On peut proposer plusieurs questions sur la manière de traiter les éléments d'une science.
En premier lieu, doit-on suivre, en traitant les éléments, l'ordre qu'ont suivi les inventeurs ? Il est d'abord évident qu'il ne s'agit point ici de l'ordre que les inventeurs ont pour l'ordinaire réellement suivi, et qui était sans règle et quelquefois sans objet, mais de celui qu'ils auraient pu suivre en procédant avec méthode. On ne peut douter que cet ordre ne soit en général le plus avantageux à suivre ; parce qu'il est le plus conforme à la marche de l'esprit, qu'il éclaire en instruisant, qu'il met sur la voie pour aller plus loin, et qu'il fait pour ainsi dire pressentir à chaque pas celui qui doit le suivre : c'est ce qu'on appelle autrement la méthode analytique, qui procede des idées composées aux idées abstraites, qui remonte des conséquences connues aux principes inconnus, et qui, en généralisant celles-là, parvient à découvrir ceux-ci ; mais il faut que cette méthode réunisse encore la simplicité et la clarté, qui sont les qualités les plus essentielles que doivent avoir les éléments d'une science. Il faut bien se garder surtout, sous prétexte de suivre la méthode des inventeurs, de supposer comme vraies des propositions qui ont besoin d'être prouvées, sous prétexte que les inventeurs, par la force de leur génie, ont dû apercevoir d'un coup-d'oeil et comme à vue d'oiseau la vérité de ces propositions. On ne saurait traiter trop exactement les Sciences, surtout celles qui s'appellent particulièrement exactes.
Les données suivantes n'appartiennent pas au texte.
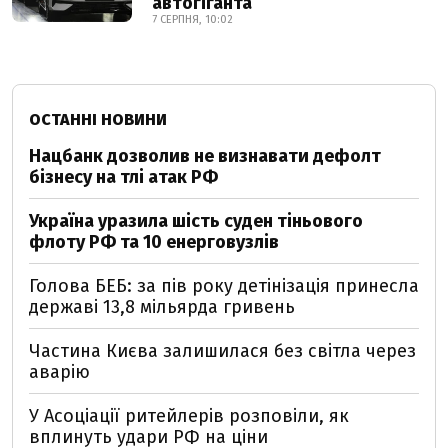
автогіганта
7 СЕРПНЯ, 10:02
ОСТАННІ НОВИНИ
Нацбанк дозволив не визнавати дефолт
бізнесу на тлі атак РФ
Україна уразила шість суден тіньового
флоту РФ та 10 енерговузлів
Голова БЕБ: за пів року детінізація принесла
державі 13,8 мільярда гривень
Частина Києва залишилася без світла через
аварію
У Асоціації ритейлерів розповіли, як
вплинуть удари РФ на ціни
La méthode analytique peut surtout être employée dans les sciences dont l'objet n'est pas hors de nous, et dont le progrès dépend uniquement de la méditation ; parce que tous les matériaux de la science étant pour ainsi dire au-dedans de nous, l'analyse est la vraie manière et la plus simple d'employer ces matériaux. Mais dans les sciences dont les objets nous sont extérieurs, la méthode synthétique, celle qui descend des principes aux conséquences, des idées abstraites aux composées, peut souvent être employée avec succès et avec plus de simplicité que l'autre ; d'ailleurs les faits sont eux-mêmes en ce cas les vrais principes. En général la méthode analytique est plus propre à trouver les vérités, ou à faire connaître comment on les a trouvées. La méthode synthétique est plus propre à expliquer et à faire entendre les vérités trouvées : l'une apprend à lutter contre les difficultés, en remontant à la source ; l'autre place l'esprit à cette source même, d'où il n'a plus qu'à suivre un cours facile. Voyez ANALYSE, SYNTHESE.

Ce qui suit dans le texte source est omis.